### Task prompt:
If a line in the entries below includes the string "Alfonso", copy it out.

Records contained in a dataset:
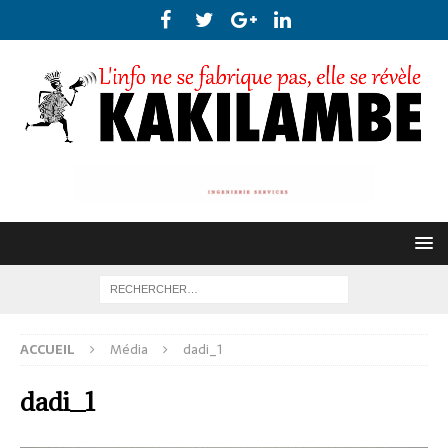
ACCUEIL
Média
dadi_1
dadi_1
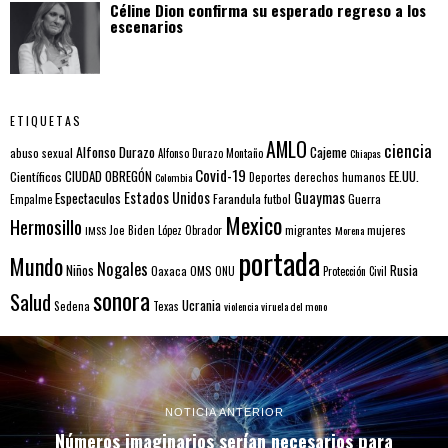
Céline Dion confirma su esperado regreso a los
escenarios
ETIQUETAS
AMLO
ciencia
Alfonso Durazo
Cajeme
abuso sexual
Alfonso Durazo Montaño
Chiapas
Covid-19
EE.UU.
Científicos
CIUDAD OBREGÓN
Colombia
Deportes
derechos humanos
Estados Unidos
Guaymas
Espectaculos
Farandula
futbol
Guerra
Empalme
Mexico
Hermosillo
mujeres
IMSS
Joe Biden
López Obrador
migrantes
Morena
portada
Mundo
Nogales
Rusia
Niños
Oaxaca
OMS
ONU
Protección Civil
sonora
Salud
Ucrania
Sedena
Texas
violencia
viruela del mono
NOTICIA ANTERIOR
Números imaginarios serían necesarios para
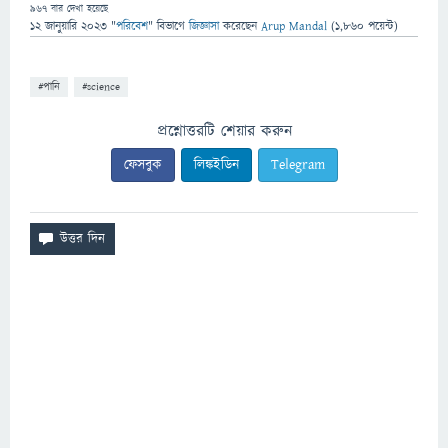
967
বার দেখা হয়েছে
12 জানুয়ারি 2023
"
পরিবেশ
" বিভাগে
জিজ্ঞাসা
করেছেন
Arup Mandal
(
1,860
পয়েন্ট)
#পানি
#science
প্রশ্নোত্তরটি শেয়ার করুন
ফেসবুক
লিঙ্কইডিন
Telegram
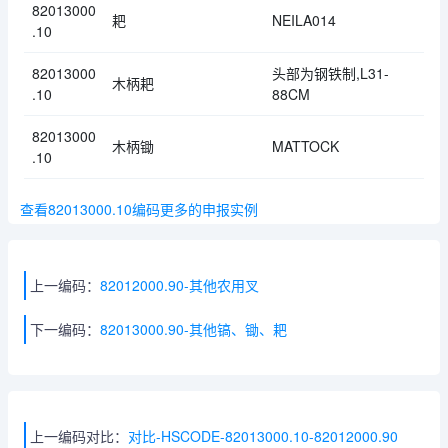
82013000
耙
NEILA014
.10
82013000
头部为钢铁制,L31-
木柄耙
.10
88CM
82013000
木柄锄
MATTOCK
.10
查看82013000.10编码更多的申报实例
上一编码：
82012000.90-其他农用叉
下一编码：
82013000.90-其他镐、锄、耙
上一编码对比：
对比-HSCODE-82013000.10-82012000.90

### Response for this exercise:
Alfonso Durazo
Alfonso Durazo Montaño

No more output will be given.